German chancellor chastises US for easy money

Angela Merkel, the German Chancellor has rebuked the United States for its easy money policies, suggesting it was kicking the can down the road and setting up a greater problem later.  It is high time the debate about monetary policy made it to the political arena.  And Merkel, who has developed a reputation as a forthright and plain-spoken politician, never pulls her punches.

It remains to be seen whether he commentary will be addressed in the U.S.  However, it should be seen as a good indication of the dichotomy between German hard money instincts and American easy money policies.

Angela Merkel, the German chancellor, turned the tables on her international critics on Wednesday by accusing the U.S. and other governments of making “cheap money” a central tool of their economic management, thus planting the seeds of a similar crisis in five years.

“Excessively cheap money in the U.S. was a driver of today’s crisis,” she told the German parliament. “I am deeply concerned about whether we are now reinforcing this trend through measures being adopted in the U.S. and elsewhere and whether we could find ourselves in five years facing the exact same crisis.”

There have been calls from outside Germany for it to beef up fiscal support, but Ms Merkel has been wary of raising public borrowing to stimulate demand, fearing that the extra income could boost Germans’ savings rate, which is already high.

The chancellor defended her government’s modest fiscal stimulus – worth €12bn over the next two years – as a “measured and proportional response?.?.?.?tailored to the situation”.

Merkel criticises U.S. over crisis – Financial Times

  1. Stevie b. says

    Ed – Merkel is nearly right, except the crisis in 5 years wont be the same, it’ll be worse – especially if the dollar starts to succumb.

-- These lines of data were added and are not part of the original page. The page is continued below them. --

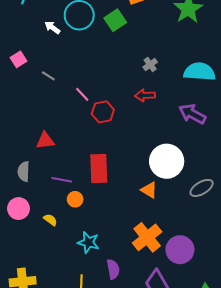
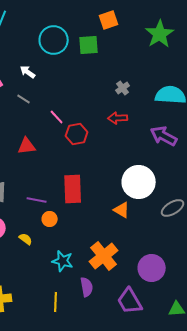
green square: (115, 20) -> (89, 45), turned 30
white arrow: (52, 28) -> (28, 72), moved
red triangle: (45, 141) -> (27, 146), moved
orange cross: (147, 237) -> (104, 256), moved

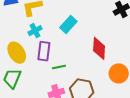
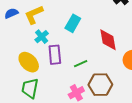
green line: (59, 67) -> (81, 64), moved

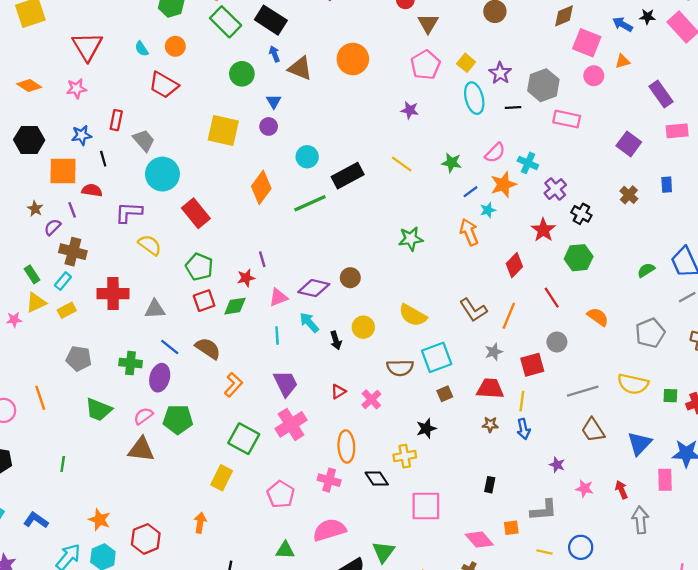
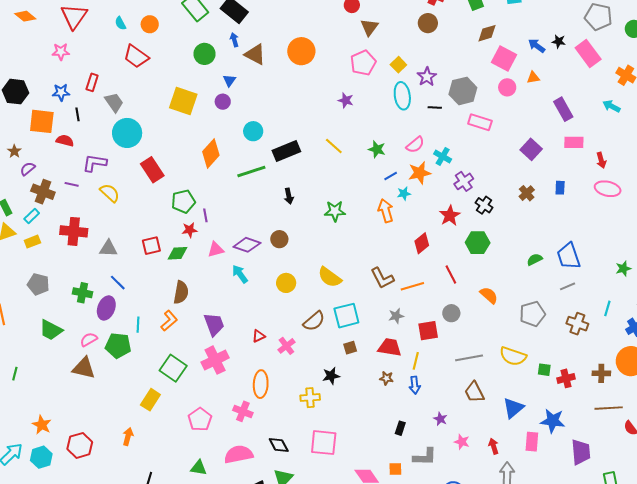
orange diamond: (29, 86) -> (25, 16), moved
purple line: (72, 210) -> (72, 184), moved, turned -64
green pentagon: (199, 267) -> (183, 201), moved, turned 30
orange line: (509, 316) -> (412, 286), turned 45
cyan line: (277, 335) -> (138, 325), moved
black arrow: (336, 340) -> (289, 196), moved
brown semicircle: (208, 348) -> (181, 292), moved, turned 60
brown semicircle: (400, 368) -> (314, 321), turned -45
black diamond: (377, 479) -> (279, 445), moved
black rectangle: (490, 485) -> (400, 428), moved

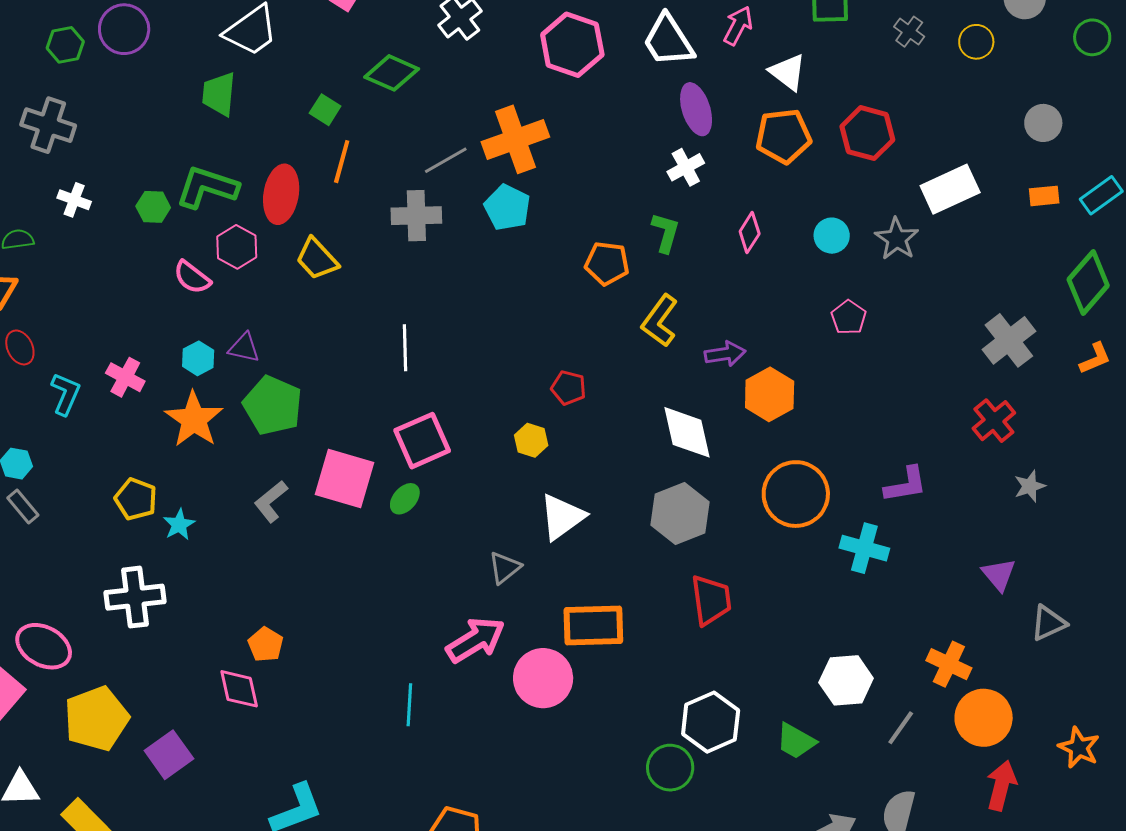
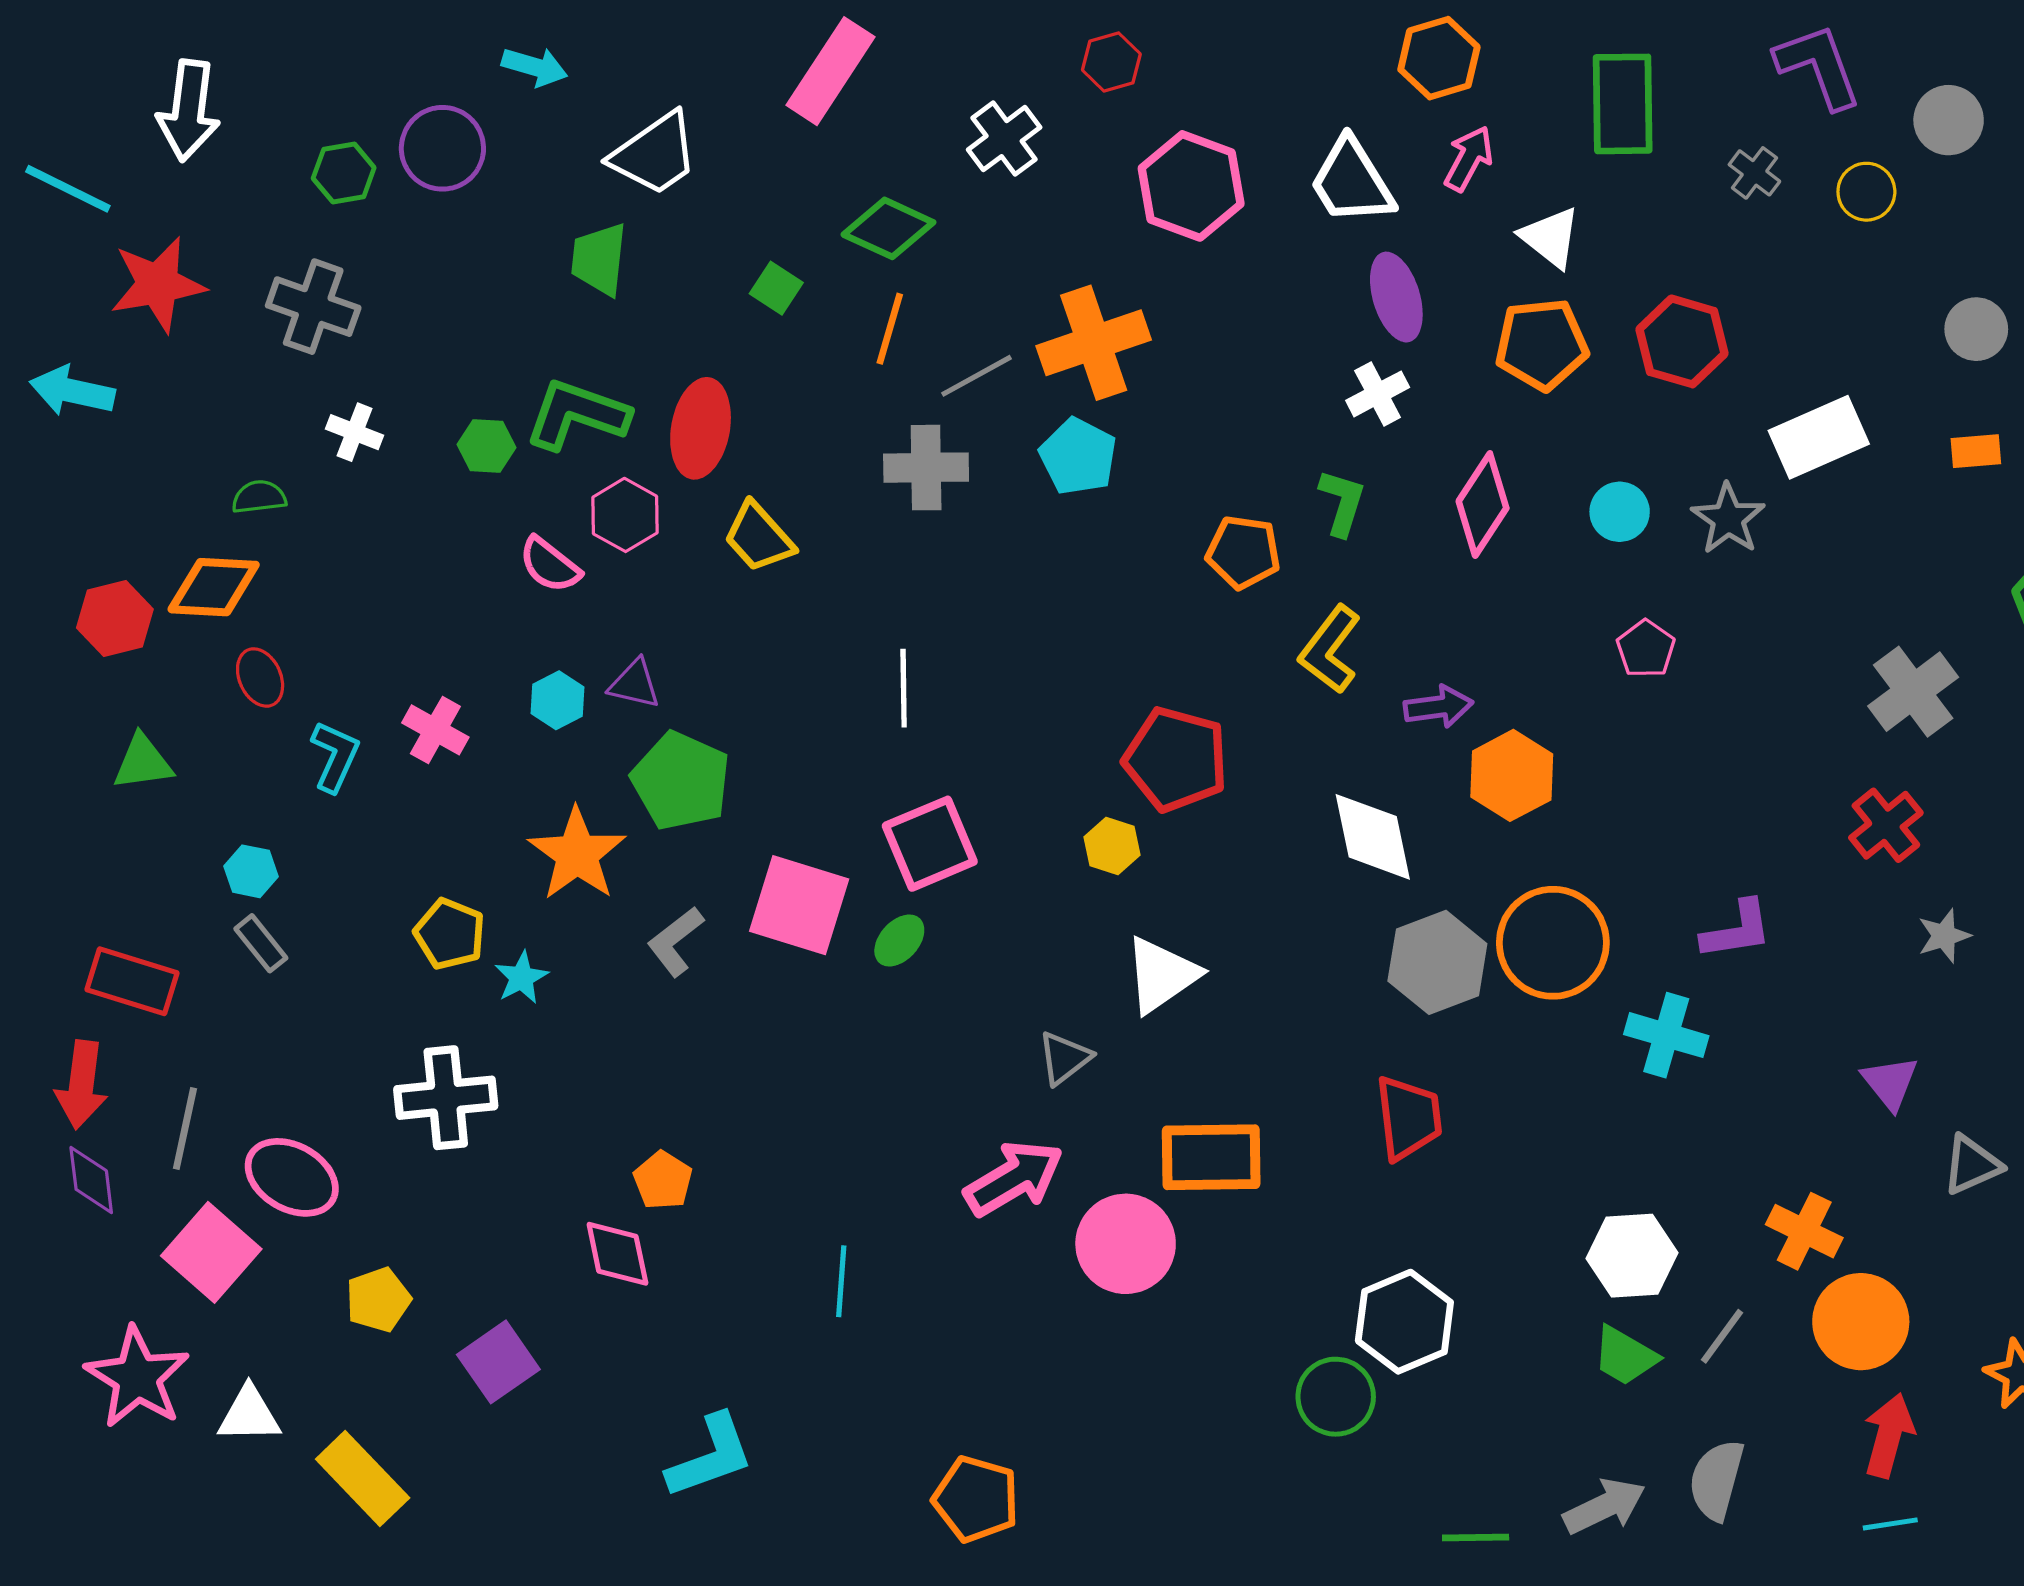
orange line: (342, 162) -> (890, 329), moved
pink diamond: (750, 233) -> (1483, 505), size x1.5
red pentagon: (568, 388) -> (1176, 759), size x1.8
orange star: (194, 419) -> (577, 854), moved
gray hexagon: (680, 513) -> (1437, 962), moved
cyan line: (409, 705) -> (841, 1281), moved
yellow pentagon: (96, 719) -> (378, 1300), size x0.6
green trapezoid: (796, 741) -> (1625, 1356), moved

    I always used to think that the one thing the Fed couldn’t overly influence was the long end of the yield curve, which would act as a counter-balance to inflation-inducing monetary excesses. It would seem from all I’ve read in the last month that I couldn’t have been more wrong. It appears that not only can this be done, but there may actually be real buyers foolish/desperate enough to fall for it and thereby lock-in the inevitable capital loss when inflation eventually puts the lie to such manipulation. Inflation does seem the inevitable outcome, unless you could please kindly explain if/how such actions by the Fed could be successfully sterilized without meaningful cost and without inflation eventually emerging and long rates rising substantially?

  2. Edward Harrison says

    Stevie b. – sorry for not responding a bit earlier. I have been in a food coma all day. In the states, Thanksgiving is all about giving thanks to the ability to eat more in one day than you usually eat in a week.

    Yes, the long end is falling now with the short end. Bernanke has been quite effective in manipulating interest rates across the curve. I still think that these measures may prove ineffective because of the money multiplier. In essense, inflation will not show up if banks don’t lend and people hoard cash. Money velocity in that scenario decreases and the Fed ends up pushing on a string.

    The true Armageddon scenario is an uncontrolled deleveraging that decreases credit and therefore brings deflation. This is the scenario I actually anticipate but fear. On the other hand, Bernanke has really reflated so much and used other methods to control the long end that inflation may be the result.

    At this point I am still agnostic regarding the deflation/inflation debate. It could go either way depending on the pace of deleveraging in the financial sector.